Al escuchar las palabras de Ivo, aprecié su confusión, pero también un profundo dolor en sus ojos color avellana, que se insertaban en un rostro apuesto, con pelo castaño ondulado peinado hacia atrás. Con unas gafas de diseño apoyadas en su nariz aguileña daba la impresión de ser alguien de sangre aristocrática. Pero era la forma en que cruzaba las piernas, el arco de sus elegantes miembros revestidos cuando se movía, lo que me recordaba mucho a los caballos de crianza. Conocer la historia de nuestros padres es fundamental para forjar nuestra identidad, pero si, como en el caso de Ivo, también aporta un elevado estatus, su pérdida aporta una nueva capa de complejidad.

Le pedí a Ivo que me hablase más de su historia. Era artesano, dueño de su propia empresa, que diseñaba y fabricaba cocinas y muebles de alta gama. Me sentí atraída a mirar sus manos con renovado interés, dada su capacidad para crear objetos bellos. Siempre he admirado a la gente que sabe hacer cosas, ya que todo lo que hago es prácticamente imperceptible. Pero necesitaba centrar mi atención en su historia.

Ivo era el hermano mediano de una familia formada por tres hermanos. El hermano mayor, Henry, había heredado el título y los bienes a la muerte de Mark. Henry, de cincuenta y siete años, estaba casado y tenía tres hijos. Dirigía la finca y la estaba modernizando para hacerla rentable. Camilla, su hermana menor, «siempre había tenido problemas». Imaginaba que, en esas circunstancias, había todo un mundo de rivalidad entre hermanos: el hijo mayor hereda el lote completo, dejando a Ivo, etiquetado como «el heredero sobrante», afectado por una «segundo-hijo-itis».

Camilla, de cuarenta y nueve años, era (con suerte) una de las últimas de una generación de mujeres de clase alta nacidas en un patriarcado sistémico, educada para el matrimonio, lo cual no era ninguna carrera. Aunque había mantenido múltiples relaciones, ahora vivía sola en la finca familiar trabajando a tiempo parcial para un subastador rural. Había mantenido un estrecho vínculo con su padre. Todos se habían criado con la disposición formal de una vida de niñera y guardería, bastante separada de sus padres. Henry e Ivo habían sido enviados lejos a los siete años, como internos, a una escuela preparatoria. Camilla fue a los once. Los tres habían sido objeto de crueles castigos corporales y tuvieron que cerrarse a sus vulnerabilidades y emociones para sobrevivir en ese duro entorno, lejos de casa, a una edad tan temprana.

–Dos veces le pedí ayuda a mi padre –me dijo Ivo–. Una vez me dio pastillas para dormir y la otra vez sugirió que nos fuéramos de vacaciones juntos a Italia para escapar… No sabía escuchar ni estar conmigo, pero al ofrecerme esa alternativa supe que tenía buenas intenciones. Recuerdo que me cogió de la mano en cierta ocasión, cuando fuimos a ver a mi madre en el hospital tras su intento de suicidio.

Tomé aire conmocionada: había hablado de un suceso traumático en un tono tan ligero. Le pregunté cuántos años tenía entonces y me contestó:

–Quince.

Reconocí lo traumático que había sido mientras lo registraba como un ejemplo de su respuesta inicial al dolor: deslizarse por encima, no sumergirse en él. Dejé un hueco para que aflorasen otros sentimientos.

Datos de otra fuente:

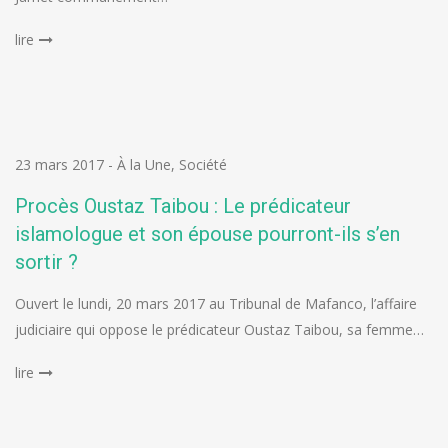
lire
23 mars 2017
-
À la Une
,
Société
Procès Oustaz Taibou : Le prédicateur
islamologue et son épouse pourront-ils s’en
sortir ?
Ouvert le lundi, 20 mars 2017 au Tribunal de Mafanco, l’affaire
judiciaire qui oppose le prédicateur Oustaz Taibou, sa femme…
lire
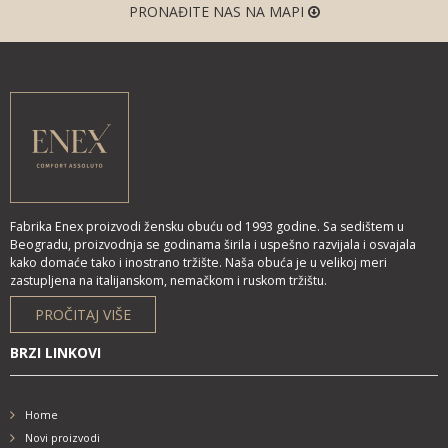
PRONAĐITE NAS NA MAPI
Fabrika Enex proizvodi žensku obuću od 1993 godine. Sa sedištem u
Beogradu, proizvodnja se godinama širila i uspešno razvijala i osvajala
kako domaće tako i inostrano tržište. Naša obuća je u velikoj meri
zastupljena na italijanskom, nemačkom i ruskom tržištu.
PROČITAJ VIŠE
BRZI LINKOVI
Home
Novi proizvodi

Ivo envolvió sus dedos alrededor de su pulgar, volviéndolos hacia atrás de un lado a otro, con mirada lejana y lágrimas en los ojos. No mencionó el intento de suicidio de su madre, que seguía bloqueado, sino tan solo el recuerdo de su padre:

–Le cogía de la mano cuando tenía demencia. Me parecía agradable… No sabía quién era yo… Sonreía a través de sus lágrimas. Me sentía cerca de él.

Luego tosió, y volvió su atención a la distancia entre ellos:

–No creo que supiera la fecha mi cumpleaños, o mi segundo nombre; él, sin duda alguna, desconocía lo que me interesaba, quiénes eran mis amigos, o ninguna cosa sobre mí… pero el sufrimiento para mí no tiene que ver con eso. Era su frialdad hacia mi persona, que me parecía muy diferente a su relación con Henry y Camilla.

–Nunca fue capaz de mirarme a los ojos –dijo con cierta torpeza y bajando la cabeza.

Hubo una larga pausa mientras asimilábamos la devastación de sus palabras.

Quería hurgar bajo la superficie, profundizar más en la mecánica de los primeros años de Ivo. Estaba pensando que los roles que adopta cada niño, reforzados por sus padres, pueden ser una de las principales influencias en el comportamiento de la familia. A menudo se forman en nuestra familia de origen para estabilizar el sistema familiar. Aún no tenía claro quién en la familia Wynne asumía qué papel: si Ivo había sido el «tranquilo» y Henry el «solucionador». Si bien esto podría funcionar bien en su familia de nacimiento, ahora que eran adultos, y se habían unido a otros sistemas familiares, podría dejar de encajar e incluso provocar algún tipo de fractura. Si eso sucediera, yo les sugeriría que lo explorasen con apertura para ver qué podría necesitar más adaptación.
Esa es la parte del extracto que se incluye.